This far, we have mostly been concerned about encrypting file data and file names, but leaving file sizes and timestamps as they are. The reason for this is that file sizes and timestamps have rarely ever been used in practice to identify what file it is.
However, the situation appears to be changing, as some governments are now calling for and even planning to fund development into tools that can detect illegal content (such as CSAM) despite it being encrypted. Both on disk and in transit. Although they haven't said how they intend to do it, using the unencrypted file sizes, file counts and timestamps are likely vectors they will target.
This can of course not detect the content of unknown files, such as encrypted private photos, but file sizes in bytes are usually unique enough that it would reveal the content of a known file, even if the content has been wrapped with unbreakable encryption.

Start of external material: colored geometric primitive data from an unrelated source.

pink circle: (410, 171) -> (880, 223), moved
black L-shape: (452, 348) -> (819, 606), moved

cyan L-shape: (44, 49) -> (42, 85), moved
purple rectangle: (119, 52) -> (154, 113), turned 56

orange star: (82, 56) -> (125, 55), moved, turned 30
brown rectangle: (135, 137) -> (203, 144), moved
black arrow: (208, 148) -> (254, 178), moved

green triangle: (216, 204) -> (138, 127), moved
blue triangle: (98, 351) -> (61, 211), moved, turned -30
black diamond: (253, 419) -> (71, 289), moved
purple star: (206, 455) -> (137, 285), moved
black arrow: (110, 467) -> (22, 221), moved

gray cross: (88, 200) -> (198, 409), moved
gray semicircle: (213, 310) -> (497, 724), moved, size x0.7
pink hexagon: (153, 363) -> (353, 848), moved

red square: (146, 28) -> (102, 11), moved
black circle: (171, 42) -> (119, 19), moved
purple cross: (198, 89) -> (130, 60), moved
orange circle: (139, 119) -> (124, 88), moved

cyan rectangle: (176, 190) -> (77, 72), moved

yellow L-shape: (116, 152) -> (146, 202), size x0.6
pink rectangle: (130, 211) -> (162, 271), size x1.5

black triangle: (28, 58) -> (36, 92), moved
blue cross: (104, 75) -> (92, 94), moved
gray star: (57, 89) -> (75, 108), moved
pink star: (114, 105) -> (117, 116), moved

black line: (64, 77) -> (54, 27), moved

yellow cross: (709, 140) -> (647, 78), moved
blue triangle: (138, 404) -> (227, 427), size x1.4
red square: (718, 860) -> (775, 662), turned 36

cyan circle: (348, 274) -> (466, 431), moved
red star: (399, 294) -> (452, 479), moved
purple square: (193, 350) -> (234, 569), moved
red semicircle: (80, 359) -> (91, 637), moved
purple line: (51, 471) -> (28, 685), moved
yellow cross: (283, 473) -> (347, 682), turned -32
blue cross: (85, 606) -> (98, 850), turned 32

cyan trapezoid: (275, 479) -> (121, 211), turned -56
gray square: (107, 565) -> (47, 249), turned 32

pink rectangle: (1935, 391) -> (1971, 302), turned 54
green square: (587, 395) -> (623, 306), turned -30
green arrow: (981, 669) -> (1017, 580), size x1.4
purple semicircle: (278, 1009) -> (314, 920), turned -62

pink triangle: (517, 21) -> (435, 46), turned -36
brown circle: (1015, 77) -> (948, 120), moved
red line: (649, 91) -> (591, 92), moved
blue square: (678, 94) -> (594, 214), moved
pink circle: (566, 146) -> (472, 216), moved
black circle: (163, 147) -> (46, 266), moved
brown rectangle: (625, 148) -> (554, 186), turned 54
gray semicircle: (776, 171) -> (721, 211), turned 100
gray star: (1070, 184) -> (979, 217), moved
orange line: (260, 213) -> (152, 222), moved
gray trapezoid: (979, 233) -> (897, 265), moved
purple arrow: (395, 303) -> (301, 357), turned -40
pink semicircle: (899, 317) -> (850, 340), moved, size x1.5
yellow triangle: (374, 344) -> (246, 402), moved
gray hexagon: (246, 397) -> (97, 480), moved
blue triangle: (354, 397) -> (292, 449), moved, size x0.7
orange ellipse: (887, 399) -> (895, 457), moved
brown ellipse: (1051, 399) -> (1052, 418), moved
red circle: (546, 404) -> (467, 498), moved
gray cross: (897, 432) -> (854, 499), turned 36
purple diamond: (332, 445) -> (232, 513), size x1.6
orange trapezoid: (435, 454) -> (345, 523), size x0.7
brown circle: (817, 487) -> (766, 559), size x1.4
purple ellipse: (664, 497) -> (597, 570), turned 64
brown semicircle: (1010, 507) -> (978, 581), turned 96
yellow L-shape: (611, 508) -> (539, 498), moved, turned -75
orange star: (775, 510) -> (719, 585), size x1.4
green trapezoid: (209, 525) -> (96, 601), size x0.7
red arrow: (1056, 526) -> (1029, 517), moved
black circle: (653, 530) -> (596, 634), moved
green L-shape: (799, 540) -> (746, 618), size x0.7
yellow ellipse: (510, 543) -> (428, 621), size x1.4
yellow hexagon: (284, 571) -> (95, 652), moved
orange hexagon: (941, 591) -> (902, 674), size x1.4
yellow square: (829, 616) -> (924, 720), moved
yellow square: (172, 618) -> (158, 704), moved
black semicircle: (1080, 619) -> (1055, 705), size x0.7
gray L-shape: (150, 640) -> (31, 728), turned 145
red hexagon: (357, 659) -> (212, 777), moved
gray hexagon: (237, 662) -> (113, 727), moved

There are probably very few files in the world that would be exactly 5682334 bytes large, and if there is a set of files, the set will definitely be uniquely identifiable, despite encryption. Likewise, oftentimes, apps that download files also fetch the file timestamp from the remote server, and might also share the timestamp when sharing the file. There is probably not very many files that were created exactly 9th August 2025, 11:33:04. Thus the timestamp essentially becomes a unique identifier for the file, especially if there are timestamps for a set of files that belong to each other.
Protecting against leaking the identity of the file is easy: When sending the file over a messenger, do not send a timestamp, and pad the encrypted file so its size matches that of many other padded files, and if sending many files together, zip them before padding to hide file count and approximate sizes for a set of files.
This can be very important when sharing sensitive files that are or will be known to the adversary, such as sensitive leaked documents (whether you are the original source or not), video recording of human rights abuses, and so on.
But I don't know any messenger that actually does pad file sizes. Are there any messenger that does?